╔══
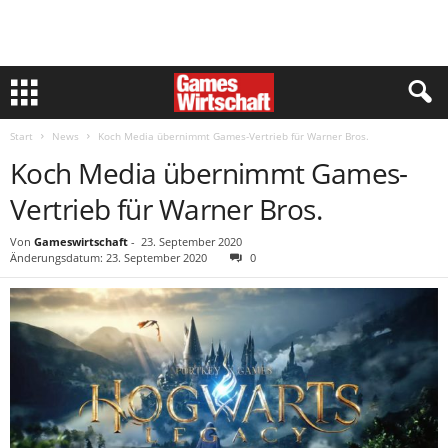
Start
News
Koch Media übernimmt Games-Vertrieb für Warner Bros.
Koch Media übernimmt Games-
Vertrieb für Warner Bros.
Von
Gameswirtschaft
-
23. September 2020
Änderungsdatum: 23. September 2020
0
╚══
╔══
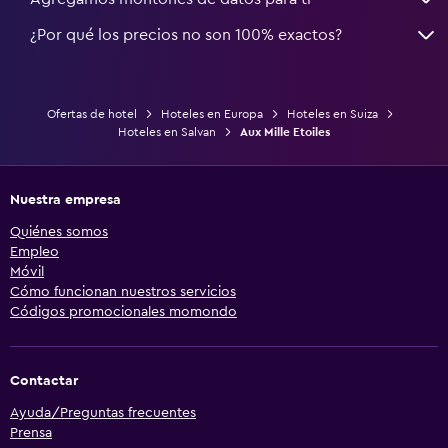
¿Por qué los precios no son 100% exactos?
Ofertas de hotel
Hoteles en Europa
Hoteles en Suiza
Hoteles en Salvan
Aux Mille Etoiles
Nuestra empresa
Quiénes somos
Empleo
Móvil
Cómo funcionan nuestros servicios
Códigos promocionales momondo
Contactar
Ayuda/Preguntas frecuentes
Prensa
╚══
:: Prompt ::
Please list every line of the records that contains "Koch".

:: Exercise solution ::
Koch Media übernimmt Games-Vertrieb für Warner Bros.
Koch Media übernimmt Games-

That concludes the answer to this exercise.